_What is required:_
Without the pictures, output all of the data exactly.

_Data to process:_
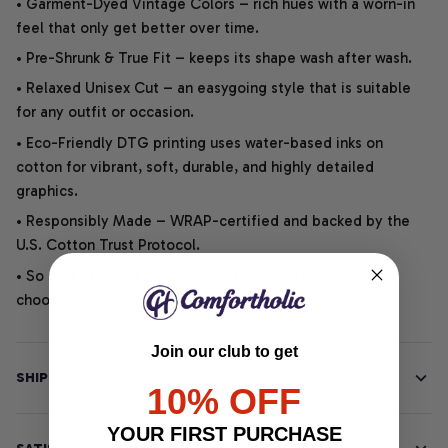
• Garment-Dyed Vintage Colors – rich hues with a worn-in
feel that only get better over time.
• Pre-Shrunk & True Fit – keeps its shape wash after wash.
• Relaxed Unisex Cut – an easygoing style that is suitable
for any outfit or occasion.
• Eco-Friendly DTG printing uses water-based inks on
cotton for vibrant, soft, durable, and highly detailed
graphics.
• Responsibly Made – WRAP-certified and backed by the
U.S. Cotton Trust Protocol.
• So soft, it quiets your thoughts – just let your heart
choose.
Join our club to get
SHIPPING INFO
10% OFF
YOUR FIRST PURCHASE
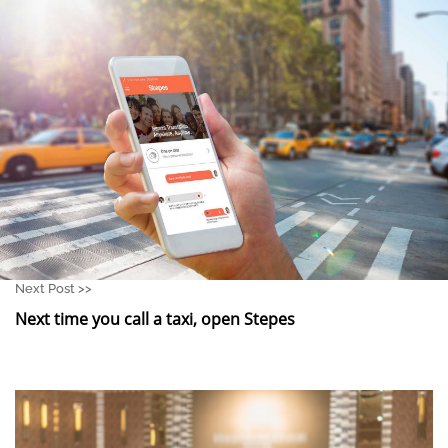
Next Post >>
Next time you call a taxi, open Stepes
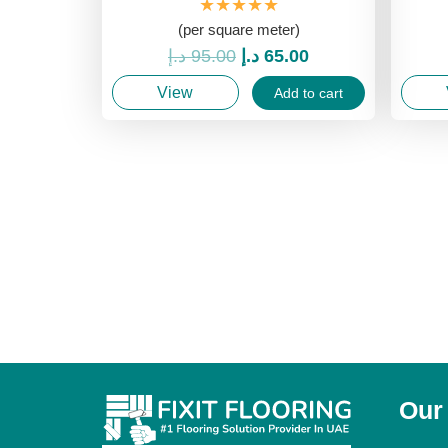
★★★★★
(per square meter)
Original
Current
د.إ
95.00
د.إ
65.00
price
price
View
Add to cart
was:
is:
95.00 د.إ.
65.00 د.إ.
Our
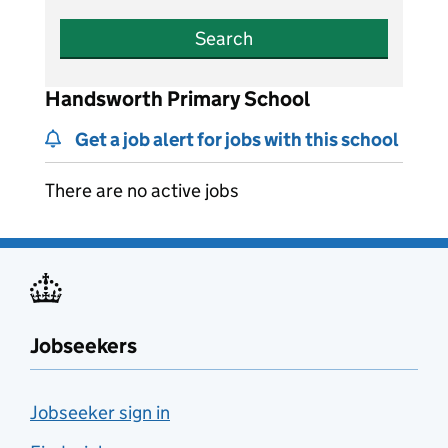
Search
Handsworth Primary School
Get a job alert for jobs with this school
There are no active jobs
Jobseekers
Jobseeker sign in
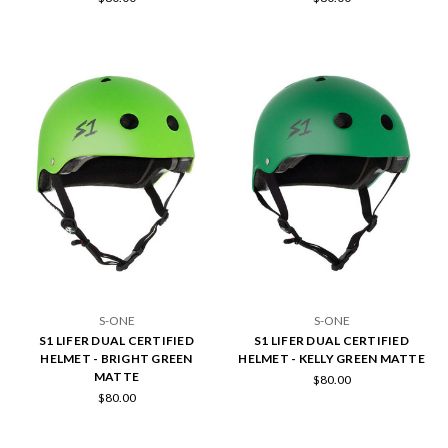
S-ONE
S-ONE
S1 LIFER DUAL CERTIFIED
S1 LIFER DUAL CERTIFIED
HELMET - BRIGHT GREEN
HELMET - KELLY GREEN MATTE
MATTE
$80.00
$80.00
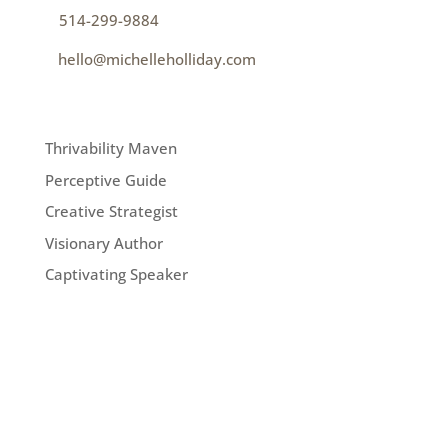
p
514-299-9884
e
hello@michelleholliday.com
MENU
Thrivability Maven
Perceptive Guide
Creative Strategist
Visionary Author
Captivating Speaker
FOLLOW ME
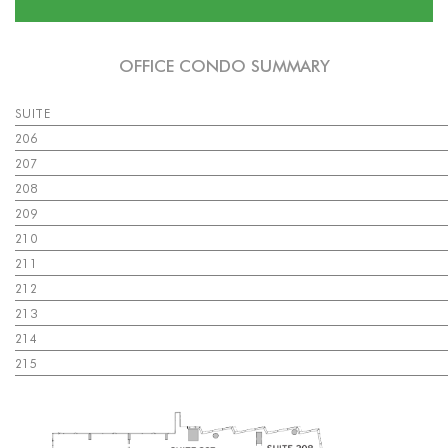
OFFICE CONDO SUMMARY
SUITE
206
207
208
209
210
211
212
213
214
215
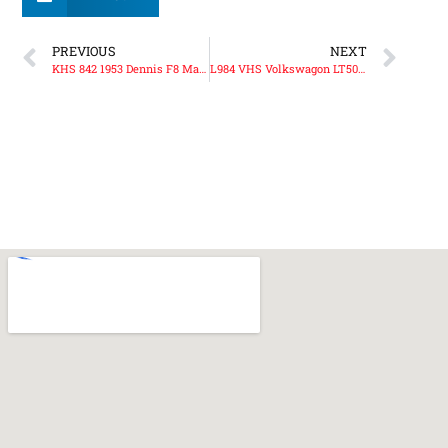
PREVIOUS
NEXT
KHS 842 1953 Dennis F8 Major Pump
L984 VHS Volkswagon LT50 Volunteer Support Unit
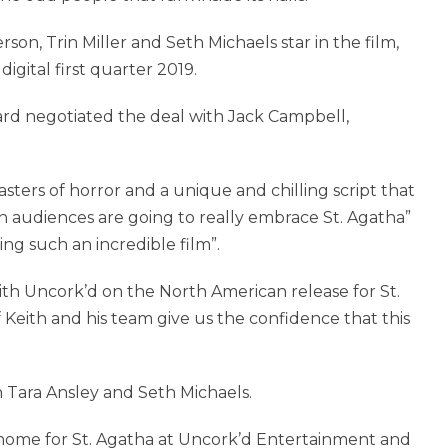
on, Trin Miller and Seth Michaels star in the film,
igital first quarter 2019.
rd negotiated the deal with Jack Campbell,
sters of horror and a unique and chilling script that
in audiences are going to really embrace St. Agatha”
ing such an incredible film”.
th Uncork’d on the North American release for St.
Keith and his team give us the confidence that this
 Tara Ansley and Seth Michaels.
 home for St. Agatha at Uncork’d Entertainment and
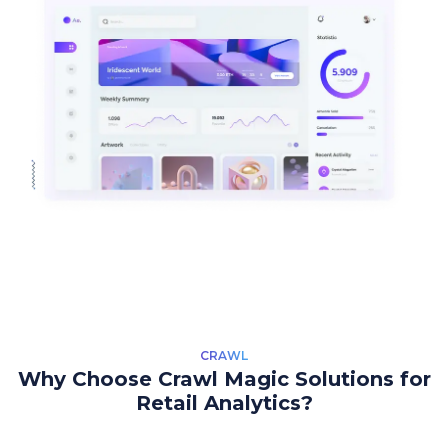
CRAWL
Why Choose Crawl Magic Solutions for
Retail Analytics?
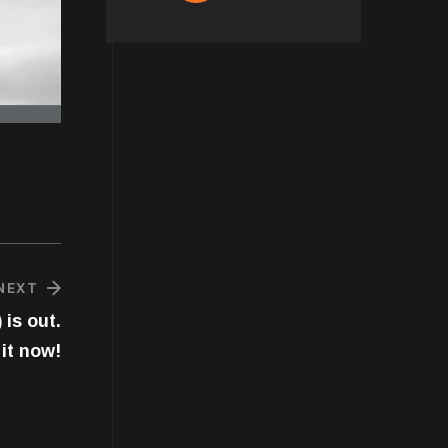
NEXT
 is out.
it now!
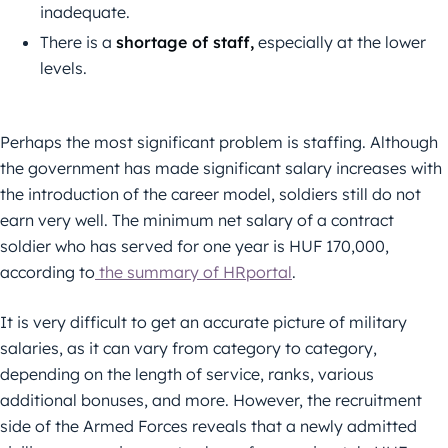
inadequate.
There is a
shortage of staff,
especially at the lower
levels.
Perhaps the most significant problem is staffing. Although
the government has made significant salary increases with
the introduction of the career model, soldiers still do not
earn very well. The minimum net salary of a contract
soldier who has served for one year is HUF 170,000,
according to
the summary of HRportal
.
It is very difficult to get an accurate picture of military
salaries, as it can vary from category to category,
depending on the length of service, ranks, various
additional bonuses, and more. However, the recruitment
side of the Armed Forces reveals that a newly admitted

_Worked solution:_
• Garment-Dyed Vintage Colors – rich hues with a worn-in
feel that only get better over time.
• Pre-Shrunk & True Fit – keeps its shape wash after wash.
• Relaxed Unisex Cut – an easygoing style that is suitable
for any outfit or occasion.
• Eco-Friendly DTG printing uses water-based inks on
cotton for vibrant, soft, durable, and highly detailed
graphics.
• Responsibly Made – WRAP-certified and backed by the
U.S. Cotton Trust Protocol.
• So soft, it quiets your thoughts – just let your heart
choose.
Join our club to get
SHIPPING INFO
10% OFF
YOUR FIRST PURCHASE
Next Post >>
Next time you call a taxi, open Stepes
★★★★★
(per square meter)
Original
Current
د.إ
95.00
د.إ
65.00
price
price
View
Add to cart
was:
is:
95.00 د.إ.
65.00 د.إ.
Our
Search
Handsworth Primary School
Get a job alert for jobs with this school
There are no active jobs
Jobseekers
Jobseeker sign in
S-ONE
S-ONE
S1 LIFER DUAL CERTIFIED
S1 LIFER DUAL CERTIFIED
HELMET - BRIGHT GREEN
HELMET - KELLY GREEN MATTE
MATTE
$80.00
$80.00
p
514-299-9884
e
hello@michelleholliday.com
MENU
Thrivability Maven
Perceptive Guide
Creative Strategist
Visionary Author
Captivating Speaker
FOLLOW ME
OFFICE CONDO SUMMARY
SUITE
206
207
208
209
210
211
212
213
214
215
PREVIOUS
NEXT
KHS 842 1953 Dennis F8 Major Pump
L984 VHS Volkswagon LT50 Volunteer Support Unit
on, Trin Miller and Seth Michaels star in the film,
igital first quarter 2019.
rd negotiated the deal with Jack Campbell,
sters of horror and a unique and chilling script that
in audiences are going to really embrace St. Agatha”
ing such an incredible film”.
th Uncork’d on the North American release for St.
Keith and his team give us the confidence that this
 Tara Ansley and Seth Michaels.
 home for St. Agatha at Uncork’d Entertainment and
CRAWL
Why Choose Crawl Magic Solutions for
Retail Analytics?
NEXT
 is out.
it now!
inadequate.
There is a
shortage of staff,
especially at the lower
levels.
Perhaps the most significant problem is staffing. Although
the government has made significant salary increases with
the introduction of the career model, soldiers still do not
earn very well. The minimum net salary of a contract
soldier who has served for one year is HUF 170,000,
according to
the summary of HRportal
.
It is very difficult to get an accurate picture of military
salaries, as it can vary from category to category,
depending on the length of service, ranks, various
additional bonuses, and more. However, the recruitment
side of the Armed Forces reveals that a newly admitted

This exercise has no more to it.